Hanging with Healthy People
When I moved from Massachusetts to Florida, I sought out new connections with individuals and groups. Casting a wide net, I let intuition draw me to this or that person or organization. Over time, I culled my connections by following my interests and instincts, and by deciding which of them enhanced my physical and emotional well-being.
Do you seek optimum health in your connections? Regarding individuals, here are some things to look for. How an individual takes care of her or himself and treats others; manages emotions; grapples with problems; is there for you; is neither jealous of nor competitive with you; can engage in and tolerate disagreement; can be honest with you; is change, not-victim oriented; can talk about intimate issues and listen when you open up with the real you; values physical and emotional health and strives for it; and shares some of your passions, values, or interests.

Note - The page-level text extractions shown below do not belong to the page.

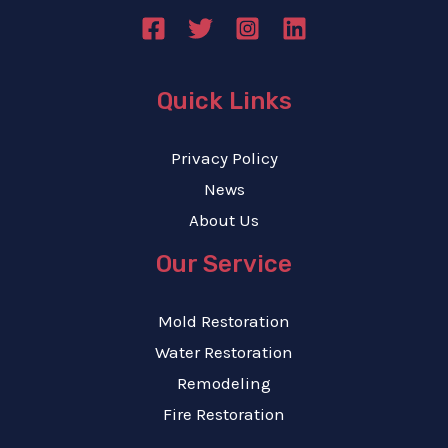
Quick Links
Privacy Policy
News
About Us
Our Service
Mold Restoration
Water Restoration
Remodeling
Fire Restoration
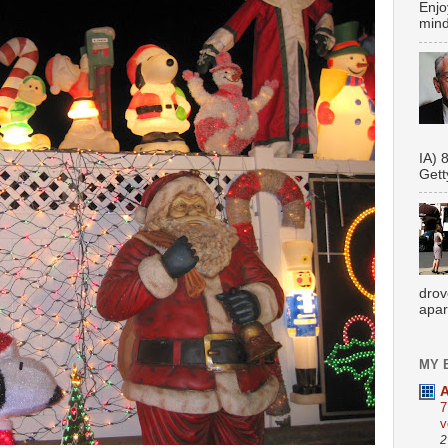
Enjo
mindf
Se
IA) 
Gett
drov
apar
MY 
A
7
v
2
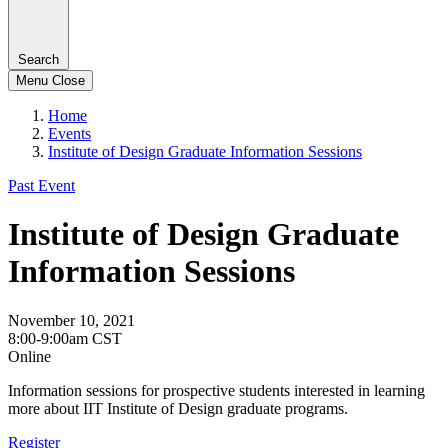
Search
Menu
Close
Home
Events
Institute of Design Graduate Information Sessions
Past Event
Institute of Design Graduate
Information Sessions
November 10, 2021
8:00-9:00am CST
Online
Information sessions for prospective students interested in learning
more about IIT Institute of Design graduate programs.
Register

When looking for a group to join, it’s also vital to have an idea of what you’re seeking and what you definitely want to avoid. During my life, I recall having been in several settings—educational and occupational--in which too much griping and groaning went on and not much fun or problem-solving. If you tend to see yourself as a victim, this type of group might feel right and familiar to you, but watch out. It’s best to seek out collective situations in which there’s a healthy, proactive, empowering mindset.
Notice how you feel in group settings. I recently left a group I’d been in for several years because I noticed that more and more I felt angry at the end of meetings and as if I were wasting my time. Initially, I’d loved this particular crowd, but over time some individuals I liked left and others I didn’t care for joined and the tone of our gatherings felt more hostile than relaxed. Another aspect of group assessment is how it functions. Is it dysfunctional like your family is or was and, therefore, feels familiar? If so, stay away. Look for groups that are well led, where people can be honest and open, where’s there’s fairness, enthusiasm, compassion, kindness, and compatibility among members.
If you frequently complain about a friend or group—old or new—that’s a signal that something is wrong with the connection. Usually it’s worthwhile to try to discuss your feelings to try to improve the relationship, but if you’ve done this to no avail, it’s time to say goodbye and move on. As your eating problems and life in general improve, you may find that you’re drawn to healthier people and groups. Surrounding yourself with healthy connections can do wonders to speed on your recovery.